Kolleginnen und Kollegen, es darf nämlich nicht dazu kommen, dass Urteile aufgehoben werden, weil gegen die Verfassungsgarantie des gesetzlichen Richters verstoßen wurde. Das ist ein zentraler Punkt in der Justiz.

(Baldauf, CDU: Ein Revisionsgrund!)

Herr Baldauf hat das richtig bemerkt. Das ist ein absoluter Revisionsgrund. Wir waren auch in Koblenz. Im Moment gibt es da ein ganz, ganz wichtiges Strafverfahren, ein Staatsschutzverfahren. Man macht sich ganz große Sorgen, ob dieser Prozess überhaupt ordnungsgemäß durchgeführt werden kann, wenn die Präsidentenstelle nicht unverzüglich besetzt wird. Ich meine, das sollte uns schon Sorgen bereiten. Wir haben gehört, selbst die Bundesanwaltschaft in Karlsruhe hat von diesem Sachverhalt schon Kenntnis genommen und macht sich so ihre Gedanken.

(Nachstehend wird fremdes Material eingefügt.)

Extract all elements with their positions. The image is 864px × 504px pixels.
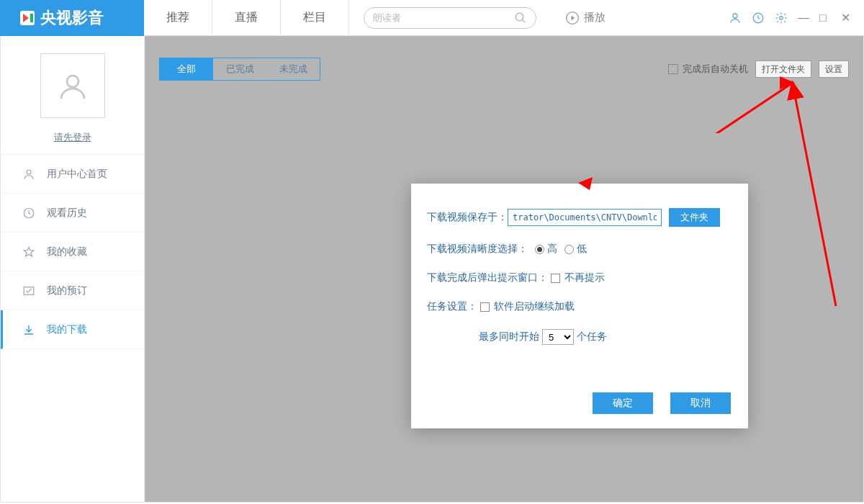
download-settings-dialog: 下载视频保存于： 文件夹 下载视频清晰度选择： 高 低 下载完成后弹出提示窗口：… (411, 184, 748, 428)
star-icon (22, 246, 37, 258)
popup-label: 下载完成后弹出提示窗口： (427, 271, 548, 284)
save-path-input[interactable] (508, 209, 662, 226)
gear-icon[interactable] (775, 12, 788, 24)
nav-tab-program[interactable]: 栏目 (281, 0, 349, 36)
minimize-button[interactable]: — (798, 12, 809, 24)
popup-checkbox[interactable] (551, 274, 560, 283)
task-checkbox[interactable] (480, 302, 490, 312)
search-box[interactable] (364, 7, 536, 29)
play-button[interactable]: 播放 (565, 11, 606, 25)
search-icon[interactable] (514, 12, 527, 24)
app-body: 请先登录 用户中心首页 观看历史 我的收藏 我的预订 我的下载 全部 已完成 (0, 36, 864, 503)
svg-point-7 (67, 76, 78, 87)
sidebar-item-downloads[interactable]: 我的下载 (1, 310, 144, 349)
settings-button[interactable]: 设置 (819, 60, 849, 78)
open-folder-button[interactable]: 打开文件夹 (755, 60, 811, 78)
svg-point-4 (733, 14, 737, 18)
download-icon (22, 323, 37, 336)
auto-shutdown-label: 完成后自动关机 (683, 63, 748, 76)
filter-tab-undone[interactable]: 未完成 (266, 58, 320, 80)
checkbox-icon (668, 64, 678, 74)
check-icon (22, 284, 37, 297)
filter-tabs: 全部 已完成 未完成 (159, 58, 320, 81)
quality-label: 下载视频清晰度选择： (427, 243, 528, 256)
task-label: 任务设置： (427, 300, 477, 313)
login-link[interactable]: 请先登录 (54, 131, 91, 144)
sidebar-item-label: 我的收藏 (47, 246, 87, 258)
popup-opt-label: 不再提示 (564, 271, 605, 284)
nav-tabs: 推荐 直播 栏目 (144, 0, 349, 36)
radio-high[interactable] (535, 245, 544, 254)
sidebar-item-label: 观看历史 (47, 207, 87, 220)
maximize-button[interactable]: □ (819, 12, 831, 24)
save-path-label: 下载视频保存于： (427, 211, 508, 224)
sidebar-item-reservations[interactable]: 我的预订 (1, 271, 144, 310)
nav-tab-live[interactable]: 直播 (212, 0, 281, 36)
row-quality: 下载视频清晰度选择： 高 低 (427, 243, 732, 256)
content-toolbar: 全部 已完成 未完成 完成后自动关机 打开文件夹 设置 (159, 58, 849, 81)
cancel-button[interactable]: 取消 (670, 392, 731, 414)
svg-marker-3 (571, 15, 575, 20)
play-icon (565, 11, 580, 25)
sidebar-item-history[interactable]: 观看历史 (1, 194, 144, 233)
quality-high-label: 高 (547, 243, 557, 256)
dialog-footer: 确定 取消 (593, 392, 731, 414)
sidebar-item-favorites[interactable]: 我的收藏 (1, 233, 144, 271)
auto-shutdown-checkbox[interactable]: 完成后自动关机 (668, 63, 748, 76)
max-prefix: 最多同时开始 (479, 330, 539, 343)
row-max: 最多同时开始 5 个任务 (427, 329, 732, 345)
sidebar-item-label: 用户中心首页 (47, 168, 107, 181)
sidebar: 请先登录 用户中心首页 观看历史 我的收藏 我的预订 我的下载 (1, 36, 145, 502)
search-input[interactable] (373, 12, 514, 23)
play-label: 播放 (584, 11, 606, 24)
browse-button[interactable]: 文件夹 (669, 208, 720, 227)
max-suffix: 个任务 (577, 330, 607, 343)
sidebar-item-label: 我的预订 (47, 284, 87, 297)
user-icon (22, 168, 37, 181)
sidebar-item-usercenter[interactable]: 用户中心首页 (1, 155, 144, 194)
logo: 央视影音 (0, 0, 144, 36)
close-button[interactable]: ✕ (841, 11, 852, 24)
row-save-path: 下载视频保存于： 文件夹 (427, 208, 732, 227)
filter-tab-done[interactable]: 已完成 (213, 58, 266, 80)
filter-tab-all[interactable]: 全部 (160, 58, 213, 80)
history-icon[interactable] (752, 12, 765, 24)
header-icons: — □ ✕ (729, 11, 864, 24)
toolbar-right: 完成后自动关机 打开文件夹 设置 (668, 60, 849, 78)
ok-button[interactable]: 确定 (593, 392, 653, 414)
app-header: 央视影音 推荐 直播 栏目 播放 — □ ✕ (0, 0, 864, 36)
avatar[interactable] (40, 53, 105, 118)
clock-icon (22, 207, 37, 220)
search-wrap (364, 7, 551, 29)
content: 全部 已完成 未完成 完成后自动关机 打开文件夹 设置 哦！ 下载视频保存于： … (145, 36, 863, 502)
svg-line-1 (522, 19, 525, 22)
svg-point-8 (27, 170, 31, 174)
logo-text: 央视影音 (40, 7, 104, 29)
svg-point-0 (516, 13, 523, 21)
nav-tab-recommend[interactable]: 推荐 (144, 0, 212, 36)
user-icon[interactable] (729, 12, 742, 24)
sidebar-item-label: 我的下载 (47, 323, 87, 336)
avatar-box: 请先登录 (1, 36, 144, 155)
logo-icon (20, 11, 35, 25)
quality-low-label: 低 (577, 243, 587, 256)
row-task: 任务设置： 软件启动继续加载 (427, 300, 732, 313)
avatar-icon (55, 68, 90, 103)
svg-point-6 (780, 16, 783, 19)
row-popup: 下载完成后弹出提示窗口： 不再提示 (427, 271, 732, 284)
radio-low[interactable] (564, 245, 574, 254)
max-tasks-select[interactable]: 5 (542, 329, 574, 345)
task-opt-label: 软件启动继续加载 (494, 300, 575, 313)
svg-marker-10 (24, 247, 34, 256)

Herr Minister, geben Sie daher im Hinblick auf die Präsidentenstelle Gas. Stehen Sie zu Ihrem Wort. Ich sage Ihnen eines: Wir als CDU machen alles mit,

(Pörksen, SPD: Na, na, na! Aber wir nicht! – Unruhe bei SPD und BÜNDNIS 90/ DIE GRÜNEN)

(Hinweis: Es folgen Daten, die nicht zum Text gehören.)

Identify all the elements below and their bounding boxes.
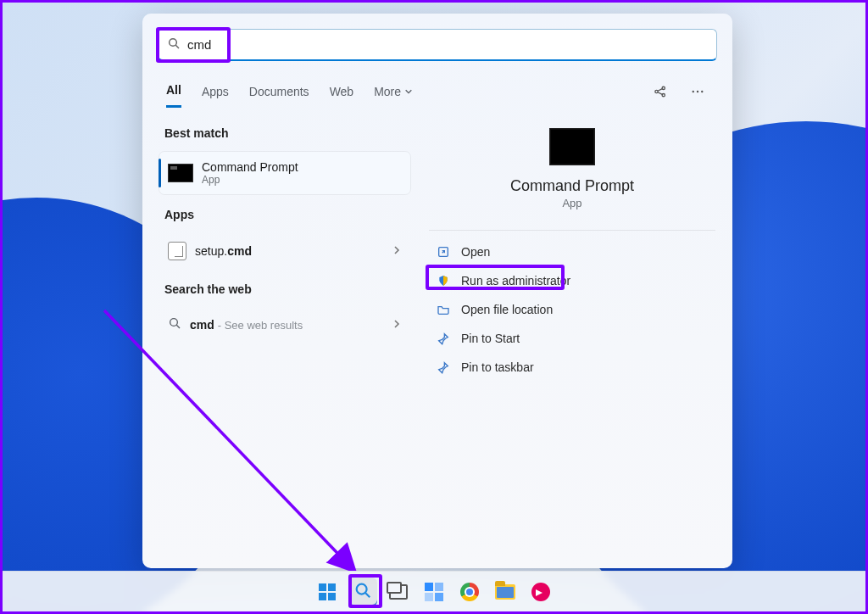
folder-icon	[495, 584, 515, 600]
action-run-admin[interactable]: Run as administrator	[429, 266, 715, 295]
app-icon	[531, 583, 550, 601]
chrome-icon	[460, 583, 479, 601]
taskbar-search[interactable]	[348, 578, 377, 606]
search-icon	[353, 581, 372, 603]
svg-line-1	[175, 45, 179, 48]
search-input[interactable]	[187, 37, 708, 52]
svg-point-8	[697, 91, 698, 92]
svg-line-5	[658, 89, 662, 92]
chevron-right-icon	[392, 317, 402, 332]
svg-point-9	[701, 91, 703, 92]
more-options-icon[interactable]	[687, 81, 709, 105]
taskbar-app[interactable]	[526, 578, 555, 606]
section-apps: Apps	[159, 204, 410, 223]
taskbar	[3, 571, 865, 611]
action-pin-start[interactable]: Pin to Start	[429, 324, 715, 353]
widgets-icon	[425, 583, 443, 601]
result-title: Command Prompt	[202, 160, 298, 174]
search-icon	[168, 316, 181, 333]
divider	[429, 230, 715, 231]
tab-more[interactable]: More	[374, 80, 413, 107]
folder-icon	[436, 302, 451, 317]
svg-point-2	[655, 90, 658, 92]
result-best-match[interactable]: Command Prompt App	[159, 152, 410, 194]
chevron-down-icon	[404, 87, 413, 96]
result-title: cmd - See web results	[190, 318, 303, 332]
task-view-icon	[389, 584, 408, 600]
action-open-location[interactable]: Open file location	[429, 295, 715, 324]
svg-point-7	[693, 91, 694, 92]
tab-documents[interactable]: Documents	[249, 80, 309, 107]
script-icon	[168, 242, 186, 260]
svg-line-6	[658, 92, 662, 95]
filter-tabs: All Apps Documents Web More	[142, 66, 732, 108]
tab-all[interactable]: All	[166, 78, 181, 108]
section-best-match: Best match	[159, 123, 410, 142]
taskbar-widgets[interactable]	[420, 578, 448, 606]
chevron-right-icon	[392, 243, 402, 259]
action-pin-taskbar[interactable]: Pin to taskbar	[429, 353, 715, 382]
windows-logo-icon	[319, 583, 336, 600]
svg-line-15	[365, 593, 370, 597]
tab-web[interactable]: Web	[330, 80, 354, 107]
action-open[interactable]: Open	[429, 237, 715, 266]
svg-point-10	[170, 319, 178, 327]
result-title: setup.cmd	[195, 244, 252, 258]
svg-line-11	[176, 325, 180, 328]
svg-point-0	[170, 38, 177, 46]
tab-apps[interactable]: Apps	[202, 80, 229, 107]
taskbar-chrome[interactable]	[455, 578, 484, 606]
result-web-item[interactable]: cmd - See web results	[159, 308, 410, 342]
pin-icon	[436, 331, 451, 346]
taskbar-start[interactable]	[313, 578, 342, 606]
share-icon[interactable]	[649, 81, 671, 105]
details-title: Command Prompt	[510, 177, 634, 195]
start-search-panel: All Apps Documents Web More Best match C…	[142, 14, 732, 568]
svg-point-3	[662, 87, 665, 89]
open-icon	[436, 244, 451, 260]
taskbar-explorer[interactable]	[491, 578, 520, 606]
cmd-icon	[168, 164, 193, 182]
shield-icon	[436, 273, 451, 288]
cmd-icon	[549, 128, 595, 165]
svg-point-14	[357, 583, 367, 594]
taskbar-taskview[interactable]	[384, 578, 413, 606]
svg-point-4	[662, 93, 665, 96]
search-icon	[167, 36, 181, 53]
result-app-item[interactable]: setup.cmd	[159, 233, 410, 269]
search-box[interactable]	[158, 29, 717, 61]
section-search-web: Search the web	[159, 279, 410, 298]
pin-icon	[436, 360, 451, 375]
result-subtitle: App	[202, 174, 298, 186]
details-subtitle: App	[562, 197, 581, 209]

wenn es am Ende den richtigen Bewerber trifft. Wir bieten Ihnen auch an, wenn es sein muss, dass es eine Sondersitzung des Richterwahlausschusses geben kann, um das Verfahren zu beschleunigen. Je früher die Stelle besetzt wird, umso besser, damit wieder verfassungsgemäße Zustände in Koblenz hergestellt werden.

((Beifall der CDU)

Zur Justizreform insgesamt will ich auch noch ein paar Sätze sagen. Alle Verantwortung lastet jetzt auf der von Ihnen eingesetzten Expertenkommission. Wir – das sage ich ganz offen – werden deren Arbeit kritischkonstruktiv begleiten. Eines muss aber auch einmal klar gesagt werden: Diese Kommission ist eine Regierungs

veranstaltung und keine Sache des Parlaments. – Auch wenn in den Medien in den vergangenen Tagen öfter ein Bogen zur CDU geschlagen wurde, ist klar, dass weder die CDU-Landtagsfraktion noch die CDU-Landespartei in diese Kommission eingebunden sind. Wir sind nicht Teil dieser Veranstaltung.

(Pörksen, SPD: Sie wissen gar nicht, was Sie wollen!)

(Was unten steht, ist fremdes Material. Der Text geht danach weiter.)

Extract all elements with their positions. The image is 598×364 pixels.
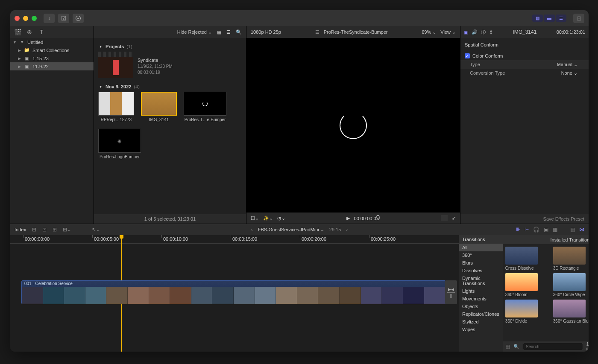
- transition-item[interactable]: 360° Bloom: [505, 273, 549, 297]
- transition-category[interactable]: Lights: [459, 287, 503, 295]
- audio-skim-icon[interactable]: ⊩: [525, 227, 529, 233]
- transition-category[interactable]: Dissolves: [459, 267, 503, 274]
- history-back-icon[interactable]: ‹: [251, 227, 253, 233]
- sidebar-item-event-2[interactable]: ▶ ▣ 11-9-22: [10, 62, 94, 70]
- timeline-project-time: 29:15: [329, 227, 341, 232]
- event-header[interactable]: ▼ Nov 9, 2022 (4): [98, 84, 242, 89]
- sidebar-item-event-1[interactable]: ▶ ▣ 1-15-23: [10, 54, 94, 62]
- transition-item[interactable]: Cross Dissolve: [505, 247, 549, 271]
- viewer-canvas[interactable]: [246, 38, 460, 213]
- position-icon[interactable]: ⊡: [42, 227, 47, 233]
- background-tasks-button[interactable]: [73, 14, 84, 23]
- clip-item[interactable]: RPRepl…18773: [98, 92, 134, 122]
- library-icon[interactable]: 🎬: [14, 28, 21, 36]
- retime-icon[interactable]: ◔⌄: [277, 215, 285, 221]
- viewer-clip-name: ProRes-TheSyndicate-Bumper: [324, 29, 388, 35]
- ruler-mark: 00:00:00:00: [25, 236, 50, 242]
- solo-icon[interactable]: 🎧: [533, 227, 539, 233]
- enhance-icon[interactable]: ✨⌄: [263, 215, 273, 221]
- ruler-mark: 00:00:25:00: [371, 236, 396, 242]
- transition-item[interactable]: 360° Circle Wipe: [553, 273, 589, 297]
- share-button[interactable]: ⍐: [573, 14, 584, 23]
- clip-appearance-icon[interactable]: ▦: [217, 29, 221, 35]
- disconnected-audio-icon[interactable]: ▶◀||: [445, 280, 457, 304]
- skimming-icon[interactable]: ⊪: [516, 227, 520, 233]
- fullscreen-icon[interactable]: ⤢: [452, 215, 456, 221]
- sidebar-item-label: 1-15-23: [32, 56, 49, 61]
- effects-icon[interactable]: ▦: [570, 227, 575, 233]
- transition-category[interactable]: Replicator/Clones: [459, 310, 503, 318]
- checkbox-icon[interactable]: ✓: [465, 53, 470, 58]
- list-view-icon[interactable]: ☰: [226, 29, 231, 35]
- projects-header[interactable]: ▼ Projects (1): [98, 44, 242, 49]
- filter-dropdown[interactable]: Hide Rejected ⌄: [177, 29, 212, 35]
- library-sidebar: 🎬 ⊛ T ▼ ✦ Untitled ▶ 📁 Smart Collections…: [10, 26, 94, 224]
- grid-view-icon[interactable]: ▦: [505, 344, 510, 349]
- audio-inspector-icon[interactable]: 🔊: [472, 29, 478, 35]
- timeline-project-name[interactable]: FBS-GuestServices-IPadMini ⌄: [258, 227, 324, 233]
- transition-thumb: [553, 273, 586, 291]
- search-icon[interactable]: 🔍: [236, 29, 242, 35]
- type-dropdown[interactable]: Manual ⌄: [557, 62, 584, 67]
- clip-item[interactable]: ProRes-T…e-Bumper: [184, 92, 226, 122]
- minimize-button[interactable]: [23, 16, 28, 21]
- spatial-conform-header[interactable]: Spatial Conform: [465, 41, 584, 49]
- transitions-icon[interactable]: ⋈: [579, 227, 584, 233]
- workspace-browser-button[interactable]: ▦: [532, 15, 543, 22]
- library-root[interactable]: ▼ ✦ Untitled: [10, 38, 94, 46]
- transitions-search[interactable]: [523, 343, 583, 350]
- transition-category[interactable]: Blurs: [459, 259, 503, 267]
- zoom-dropdown[interactable]: 69% ⌄: [422, 29, 436, 35]
- transition-category[interactable]: Stylized: [459, 318, 503, 326]
- save-preset-button[interactable]: Save Effects Preset: [460, 214, 589, 224]
- project-item[interactable]: Syndicate 11/9/22, 11:20 PM 00:03:01:19: [98, 52, 242, 78]
- workspace-inspector-button[interactable]: ☰: [556, 15, 566, 22]
- transition-item[interactable]: 360° Gaussian Blur: [553, 300, 589, 323]
- transition-thumb: [505, 247, 538, 265]
- transition-category[interactable]: Movements: [459, 295, 503, 303]
- play-button[interactable]: ▶: [346, 215, 350, 221]
- history-forward-icon[interactable]: ›: [346, 227, 348, 233]
- transitions-count: 125 items: [586, 342, 589, 351]
- timeline-clip[interactable]: 001 - Celebration Service: [21, 280, 446, 304]
- insert-icon[interactable]: ⊞⌄: [63, 227, 71, 233]
- keyword-button[interactable]: ⚿: [58, 14, 69, 23]
- transition-item[interactable]: 3D Rectangle: [553, 247, 589, 271]
- timeline-ruler[interactable]: 00:00:00:0000:00:05:0000:00:10:0000:00:1…: [10, 235, 459, 244]
- transition-item[interactable]: 360° Divide: [505, 300, 549, 323]
- import-button[interactable]: ↓: [44, 14, 55, 23]
- zoom-button[interactable]: [32, 16, 37, 21]
- sidebar-item-label: Smart Collections: [32, 48, 69, 53]
- installed-dropdown[interactable]: Installed Transitions ⌄: [503, 235, 589, 244]
- transform-icon[interactable]: ☐⌄: [251, 215, 259, 221]
- photos-icon[interactable]: ⊛: [26, 28, 33, 36]
- view-dropdown[interactable]: View ⌄: [440, 29, 456, 35]
- title-icon: ☰: [315, 29, 320, 35]
- workspace-timeline-button[interactable]: ▬: [544, 15, 555, 22]
- clip-item[interactable]: IMG_3141: [141, 92, 177, 122]
- color-conform-header[interactable]: ✓ Color Conform: [465, 52, 584, 60]
- share-inspector-icon[interactable]: ⇪: [489, 29, 493, 35]
- close-button[interactable]: [15, 16, 20, 21]
- transition-category[interactable]: Objects: [459, 303, 503, 310]
- timecode[interactable]: 00:00:00:09: [354, 214, 380, 222]
- sidebar-item-smart[interactable]: ▶ 📁 Smart Collections: [10, 46, 94, 54]
- conversion-dropdown[interactable]: None ⌄: [561, 70, 584, 76]
- transition-category[interactable]: All: [459, 244, 503, 251]
- info-inspector-icon[interactable]: ⓘ: [481, 29, 486, 35]
- trim-icon[interactable]: ⊟: [32, 227, 36, 233]
- video-inspector-icon[interactable]: ▣: [464, 29, 468, 35]
- transition-category[interactable]: Dynamic Transitions: [459, 274, 503, 287]
- connect-icon[interactable]: ⊞: [53, 227, 57, 233]
- transition-category[interactable]: Wipes: [459, 326, 503, 333]
- lane-icon[interactable]: ▦: [553, 227, 557, 233]
- snap-icon[interactable]: ▣: [544, 227, 548, 233]
- timeline[interactable]: 00:00:00:0000:00:05:0000:00:10:0000:00:1…: [10, 235, 459, 352]
- event-icon: ▣: [24, 55, 30, 61]
- clip-item[interactable]: ◉ ProRes-LogoBumper: [98, 129, 141, 159]
- index-button[interactable]: Index: [15, 227, 26, 232]
- titles-icon[interactable]: T: [38, 28, 45, 36]
- select-tool-icon[interactable]: ↖⌄: [92, 227, 100, 233]
- project-duration: 00:03:01:19: [138, 70, 173, 75]
- transition-category[interactable]: 360°: [459, 251, 503, 259]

Genau deshalb ist es aus unserer Sicht wichtig, dass sich auch das Parlament bei dieser wichtigen Frage einbringt. Genau deshalb haben wir eine Große Anfrage gestellt. Genau deshalb haben Sie die auch beantwortet. Genau deshalb haben wir beantragt, dass zu dieser Antwort eine Anhörung im Rechtsausschuss stattfindet.

Das ist vor allen Dingen unter einem Gesichtspunkt extrem wichtig. Es ist nämlich nicht sichergestellt, ob wirklich alle Betroffenen von dieser Expertenkommission angehört werden und dort zu Wort kommen. Wir, wir als Parlament, werden ihnen die Gelegenheit dazu geben, sich mit allen Gesichtspunkten einzubringen. Dann können wir darüber reden, wie am Ende eine schlüssige Justizreform aussieht.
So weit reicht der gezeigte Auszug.